THE TASK ::
Once the line with "تحلیل‌های روز اقتصادی" is found in the entries below, repeat it and each following line exactly, up to and including the line with "صندلی ماساژور طبی". Add no other lines.

Data records:
[Start of Attachment]

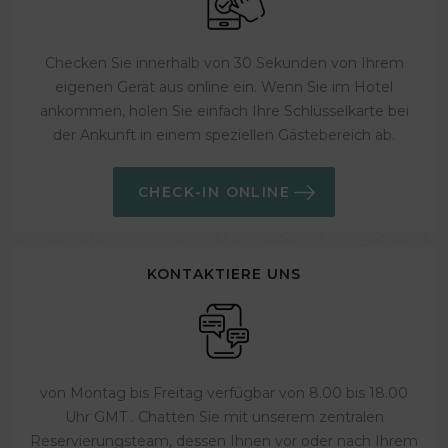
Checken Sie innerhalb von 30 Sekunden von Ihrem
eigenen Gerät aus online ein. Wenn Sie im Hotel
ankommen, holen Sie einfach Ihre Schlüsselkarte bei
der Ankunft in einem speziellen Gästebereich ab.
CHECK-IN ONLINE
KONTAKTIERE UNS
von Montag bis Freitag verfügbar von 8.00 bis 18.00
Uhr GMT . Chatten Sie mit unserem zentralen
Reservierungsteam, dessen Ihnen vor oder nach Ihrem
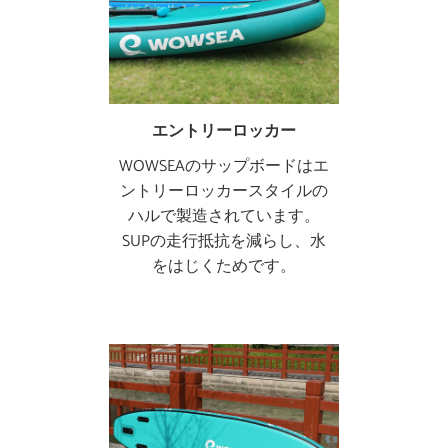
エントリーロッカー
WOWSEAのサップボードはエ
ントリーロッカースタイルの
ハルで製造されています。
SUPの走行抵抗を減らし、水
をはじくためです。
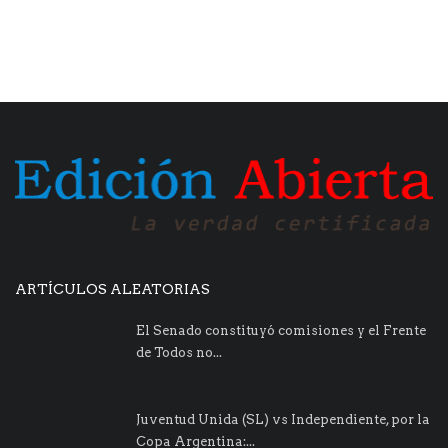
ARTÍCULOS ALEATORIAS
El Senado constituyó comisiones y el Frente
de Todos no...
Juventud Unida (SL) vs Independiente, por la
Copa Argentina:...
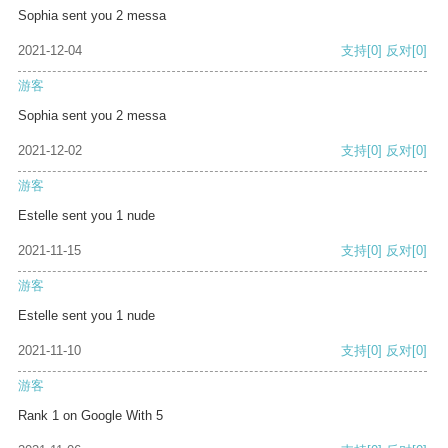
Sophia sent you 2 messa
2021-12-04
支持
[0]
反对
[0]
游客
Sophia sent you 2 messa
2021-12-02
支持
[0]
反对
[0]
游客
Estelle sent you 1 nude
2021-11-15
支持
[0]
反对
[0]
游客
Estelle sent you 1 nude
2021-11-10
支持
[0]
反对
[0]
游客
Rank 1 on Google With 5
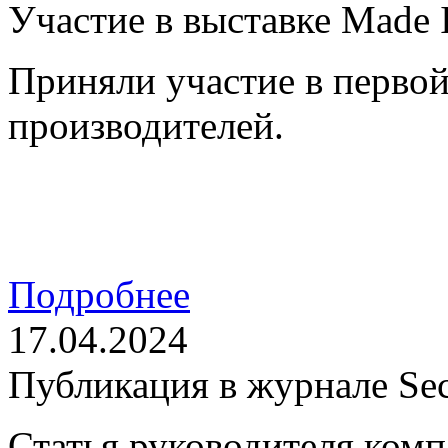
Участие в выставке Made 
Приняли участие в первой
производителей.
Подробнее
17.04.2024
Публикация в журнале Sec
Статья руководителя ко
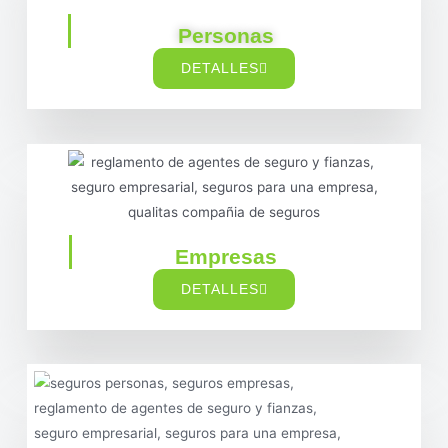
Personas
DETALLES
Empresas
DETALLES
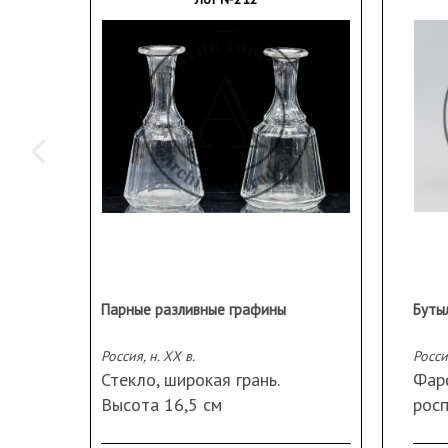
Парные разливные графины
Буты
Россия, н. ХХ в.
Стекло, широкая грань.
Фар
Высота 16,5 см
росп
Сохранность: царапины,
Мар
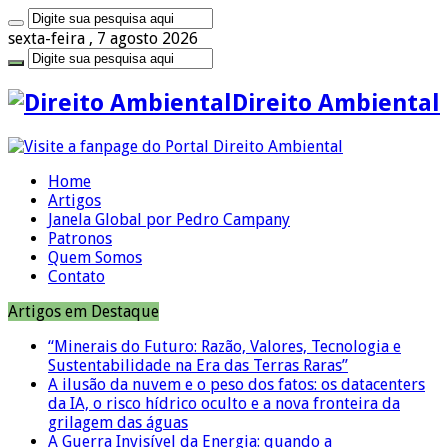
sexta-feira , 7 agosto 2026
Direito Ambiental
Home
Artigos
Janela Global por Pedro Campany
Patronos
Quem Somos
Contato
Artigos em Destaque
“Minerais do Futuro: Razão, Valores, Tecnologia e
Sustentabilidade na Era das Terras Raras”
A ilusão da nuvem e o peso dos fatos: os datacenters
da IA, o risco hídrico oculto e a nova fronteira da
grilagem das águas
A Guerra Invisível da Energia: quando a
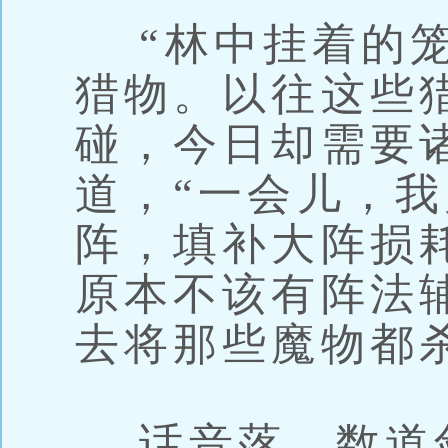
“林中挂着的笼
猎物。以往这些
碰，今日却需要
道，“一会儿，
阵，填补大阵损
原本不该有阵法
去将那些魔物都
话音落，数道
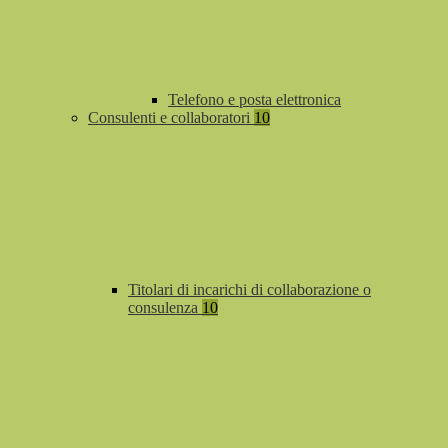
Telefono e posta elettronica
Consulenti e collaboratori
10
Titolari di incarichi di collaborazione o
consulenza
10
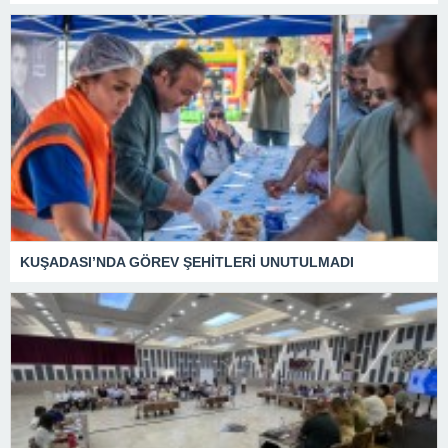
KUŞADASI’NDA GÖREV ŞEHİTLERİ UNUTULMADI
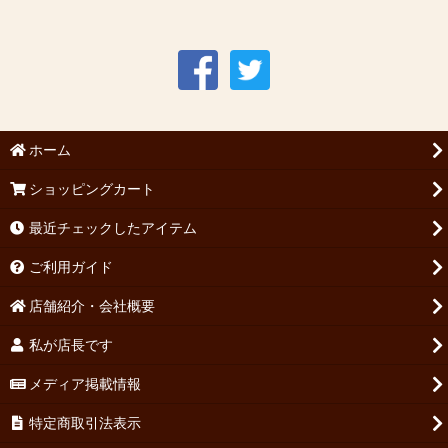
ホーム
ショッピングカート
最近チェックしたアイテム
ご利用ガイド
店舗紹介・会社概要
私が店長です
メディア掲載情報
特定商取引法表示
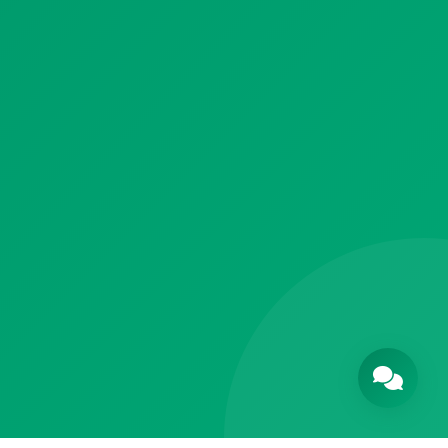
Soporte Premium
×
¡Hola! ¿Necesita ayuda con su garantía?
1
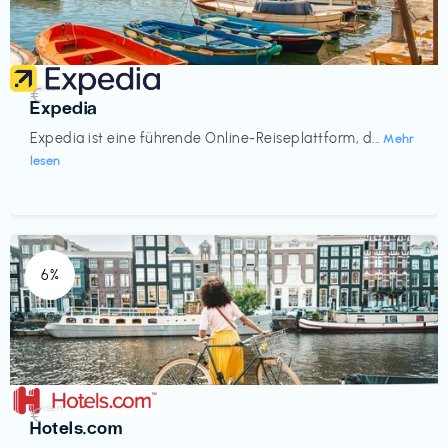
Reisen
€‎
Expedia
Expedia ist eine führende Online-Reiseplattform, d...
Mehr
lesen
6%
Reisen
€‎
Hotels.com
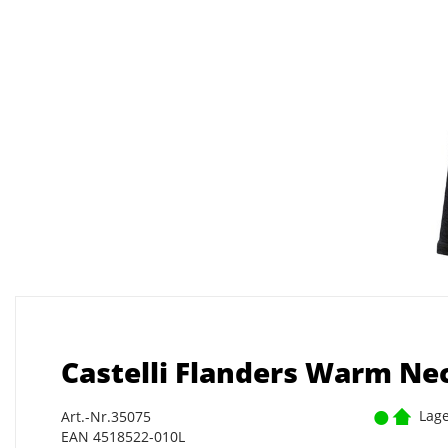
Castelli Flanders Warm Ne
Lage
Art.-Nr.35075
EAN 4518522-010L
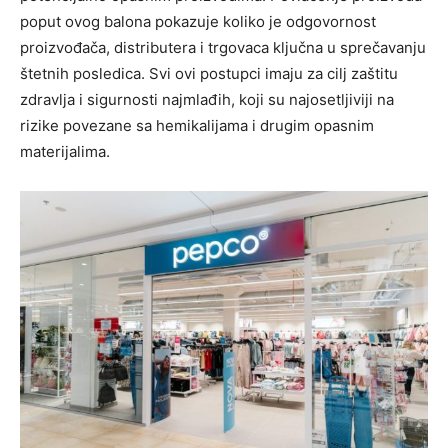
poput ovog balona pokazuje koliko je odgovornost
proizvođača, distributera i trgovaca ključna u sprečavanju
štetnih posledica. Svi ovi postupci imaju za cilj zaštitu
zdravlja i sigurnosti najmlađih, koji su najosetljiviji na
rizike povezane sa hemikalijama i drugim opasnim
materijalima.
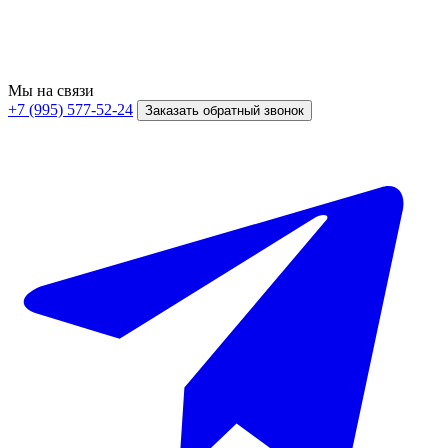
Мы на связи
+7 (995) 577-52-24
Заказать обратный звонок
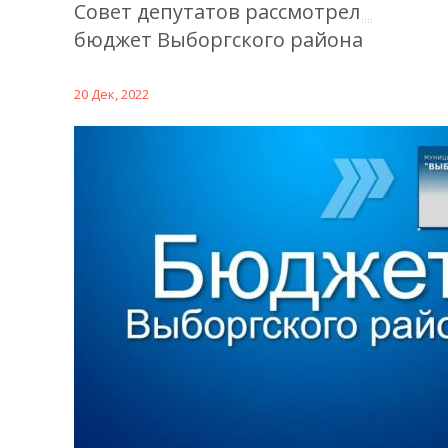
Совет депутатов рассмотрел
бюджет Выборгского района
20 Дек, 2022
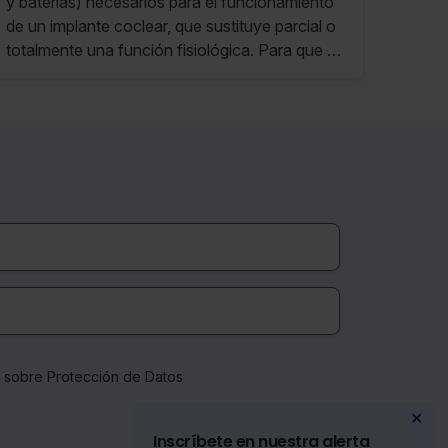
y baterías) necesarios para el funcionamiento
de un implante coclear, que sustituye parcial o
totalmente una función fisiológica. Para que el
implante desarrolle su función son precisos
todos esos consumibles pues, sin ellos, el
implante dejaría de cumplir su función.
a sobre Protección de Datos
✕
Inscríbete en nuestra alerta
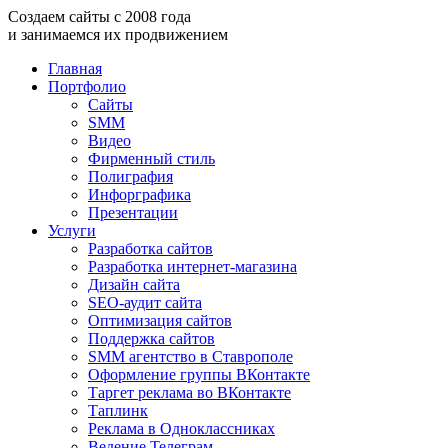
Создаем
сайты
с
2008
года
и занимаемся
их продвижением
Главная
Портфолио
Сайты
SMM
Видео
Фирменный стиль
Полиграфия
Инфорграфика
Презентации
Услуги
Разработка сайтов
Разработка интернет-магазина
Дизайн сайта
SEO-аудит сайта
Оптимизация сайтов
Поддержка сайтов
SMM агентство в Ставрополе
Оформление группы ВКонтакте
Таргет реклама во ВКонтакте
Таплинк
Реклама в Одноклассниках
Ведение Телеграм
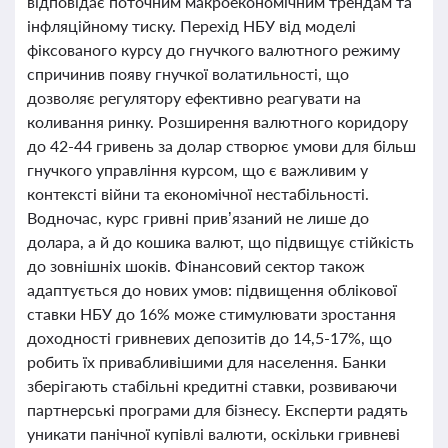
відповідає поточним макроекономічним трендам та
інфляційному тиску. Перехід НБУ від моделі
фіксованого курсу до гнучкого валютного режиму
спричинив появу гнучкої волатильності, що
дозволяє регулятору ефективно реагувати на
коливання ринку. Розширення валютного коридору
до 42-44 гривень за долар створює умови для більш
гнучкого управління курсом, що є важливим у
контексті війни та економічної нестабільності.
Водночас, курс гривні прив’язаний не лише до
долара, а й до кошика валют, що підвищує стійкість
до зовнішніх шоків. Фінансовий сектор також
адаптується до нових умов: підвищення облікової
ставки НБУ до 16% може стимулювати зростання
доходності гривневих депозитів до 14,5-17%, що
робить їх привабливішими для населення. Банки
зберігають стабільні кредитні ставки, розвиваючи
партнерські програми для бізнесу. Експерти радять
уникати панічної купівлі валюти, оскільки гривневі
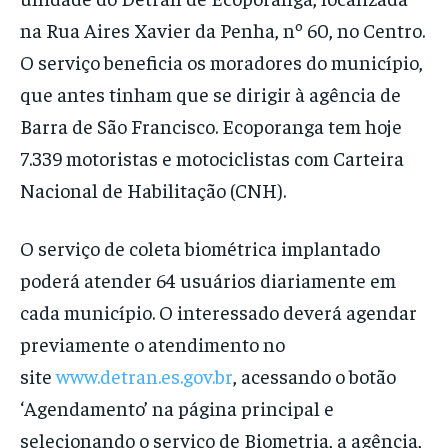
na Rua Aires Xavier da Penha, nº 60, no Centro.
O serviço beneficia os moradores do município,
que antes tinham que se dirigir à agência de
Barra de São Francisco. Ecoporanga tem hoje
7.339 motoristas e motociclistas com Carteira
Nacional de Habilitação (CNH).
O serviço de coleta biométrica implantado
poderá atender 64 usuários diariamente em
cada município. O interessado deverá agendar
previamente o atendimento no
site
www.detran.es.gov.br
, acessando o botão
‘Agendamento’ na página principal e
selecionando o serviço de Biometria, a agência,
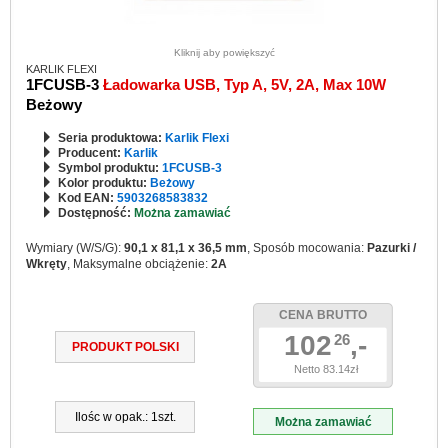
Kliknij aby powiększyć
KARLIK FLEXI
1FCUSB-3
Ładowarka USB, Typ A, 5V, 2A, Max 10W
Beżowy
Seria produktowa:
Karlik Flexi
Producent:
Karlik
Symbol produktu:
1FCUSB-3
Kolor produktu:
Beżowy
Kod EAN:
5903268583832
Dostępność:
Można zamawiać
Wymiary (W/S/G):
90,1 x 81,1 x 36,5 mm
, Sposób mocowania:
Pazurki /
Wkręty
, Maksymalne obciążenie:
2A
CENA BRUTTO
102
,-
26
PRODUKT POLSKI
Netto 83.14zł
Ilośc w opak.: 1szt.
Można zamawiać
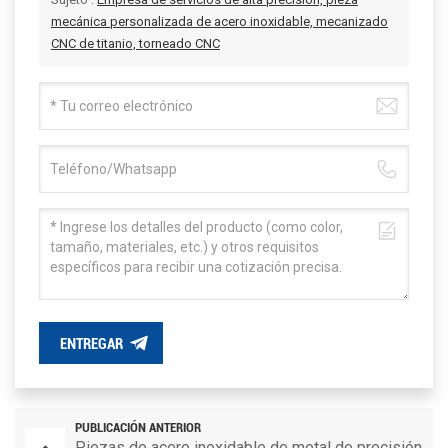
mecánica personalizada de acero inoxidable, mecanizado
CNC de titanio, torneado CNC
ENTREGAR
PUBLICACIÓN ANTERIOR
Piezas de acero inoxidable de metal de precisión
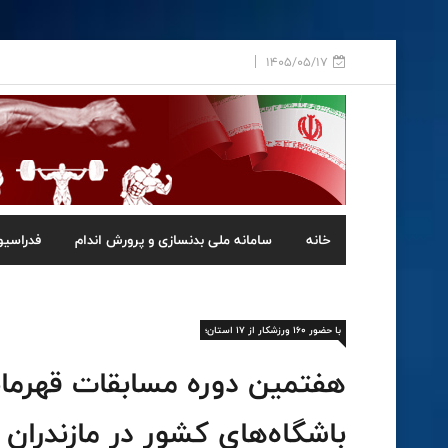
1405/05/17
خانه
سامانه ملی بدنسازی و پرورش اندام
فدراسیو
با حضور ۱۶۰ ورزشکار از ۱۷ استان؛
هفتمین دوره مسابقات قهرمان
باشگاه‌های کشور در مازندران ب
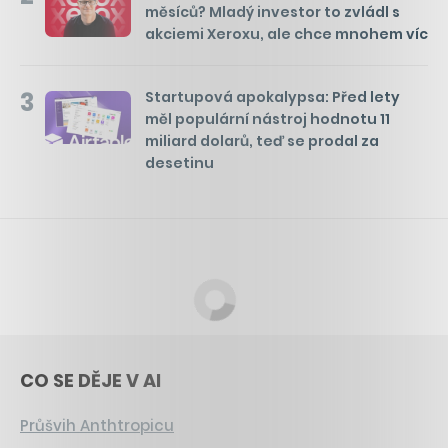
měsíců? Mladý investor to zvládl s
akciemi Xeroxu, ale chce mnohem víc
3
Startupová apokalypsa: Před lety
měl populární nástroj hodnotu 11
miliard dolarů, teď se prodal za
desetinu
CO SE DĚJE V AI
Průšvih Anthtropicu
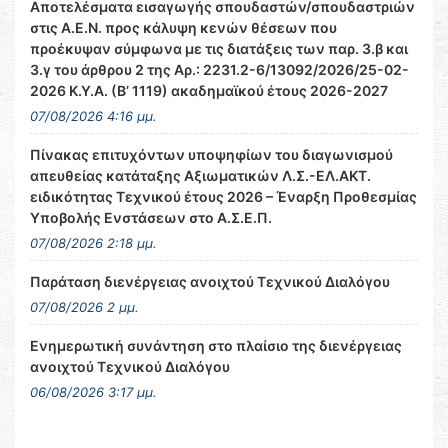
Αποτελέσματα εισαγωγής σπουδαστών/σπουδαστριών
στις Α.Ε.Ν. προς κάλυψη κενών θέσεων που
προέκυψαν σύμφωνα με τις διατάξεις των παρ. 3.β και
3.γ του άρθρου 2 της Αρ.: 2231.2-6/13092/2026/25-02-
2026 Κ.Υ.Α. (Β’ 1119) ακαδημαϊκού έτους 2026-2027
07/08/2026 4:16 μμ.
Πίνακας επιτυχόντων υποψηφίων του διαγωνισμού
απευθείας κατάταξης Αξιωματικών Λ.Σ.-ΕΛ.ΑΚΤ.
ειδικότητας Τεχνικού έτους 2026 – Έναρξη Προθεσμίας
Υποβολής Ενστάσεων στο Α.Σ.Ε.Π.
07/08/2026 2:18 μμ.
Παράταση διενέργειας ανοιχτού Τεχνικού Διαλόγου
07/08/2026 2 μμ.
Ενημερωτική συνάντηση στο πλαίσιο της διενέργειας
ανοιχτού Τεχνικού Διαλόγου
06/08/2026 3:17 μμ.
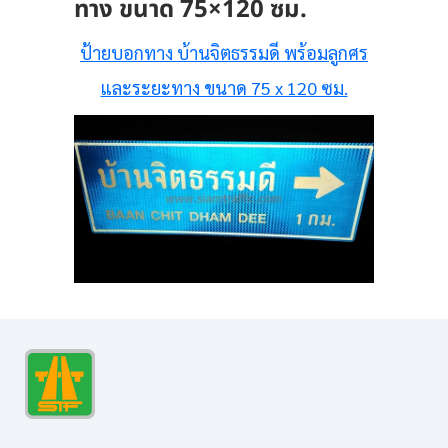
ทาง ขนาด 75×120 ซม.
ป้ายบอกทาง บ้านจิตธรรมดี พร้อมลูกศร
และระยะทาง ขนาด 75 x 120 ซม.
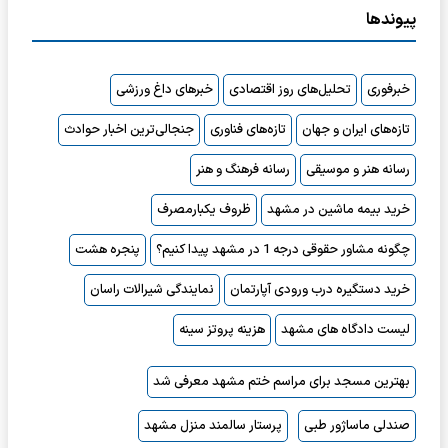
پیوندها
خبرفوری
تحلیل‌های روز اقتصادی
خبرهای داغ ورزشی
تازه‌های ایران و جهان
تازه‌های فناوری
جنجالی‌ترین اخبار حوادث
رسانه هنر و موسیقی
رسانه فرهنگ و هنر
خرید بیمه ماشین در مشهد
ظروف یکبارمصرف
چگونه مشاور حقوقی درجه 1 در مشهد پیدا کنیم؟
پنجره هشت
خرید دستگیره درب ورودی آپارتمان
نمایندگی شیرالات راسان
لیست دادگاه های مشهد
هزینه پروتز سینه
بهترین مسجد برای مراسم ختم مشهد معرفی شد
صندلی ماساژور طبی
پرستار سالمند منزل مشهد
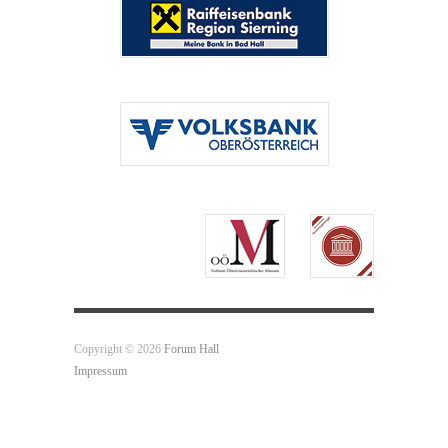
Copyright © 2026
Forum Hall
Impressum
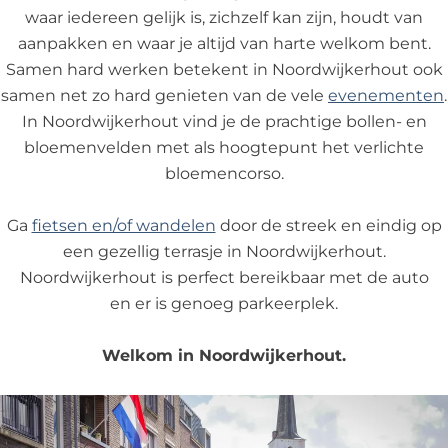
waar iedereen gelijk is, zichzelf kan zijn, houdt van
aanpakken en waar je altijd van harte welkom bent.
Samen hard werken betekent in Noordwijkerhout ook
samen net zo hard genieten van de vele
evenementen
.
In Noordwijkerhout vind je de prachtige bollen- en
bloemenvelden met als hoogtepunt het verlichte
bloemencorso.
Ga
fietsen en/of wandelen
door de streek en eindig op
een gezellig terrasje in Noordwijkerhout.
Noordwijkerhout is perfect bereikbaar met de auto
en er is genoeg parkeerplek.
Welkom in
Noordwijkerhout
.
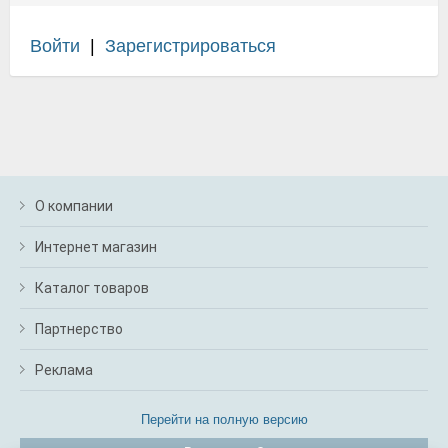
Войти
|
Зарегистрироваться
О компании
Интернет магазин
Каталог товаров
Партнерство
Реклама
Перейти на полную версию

[End of Attachment]

EXERCISE RESPONSE ::
تحلیل‌های روز اقتصادی
خبرهای داغ ورزشی
تازه‌های ایران و جهان
تازه‌های فناوری
جنجالی‌ترین اخبار حوادث
رسانه هنر و موسیقی
رسانه فرهنگ و هنر
خرید بیمه ماشین در مشهد
ظروف یکبارمصرف
چگونه مشاور حقوقی درجه 1 در مشهد پیدا کنیم؟
پنجره هشت
خرید دستگیره درب ورودی آپارتمان
نمایندگی شیرالات راسان
لیست دادگاه های مشهد
هزینه پروتز سینه
بهترین مسجد برای مراسم ختم مشهد معرفی شد
صندلی ماساژور طبی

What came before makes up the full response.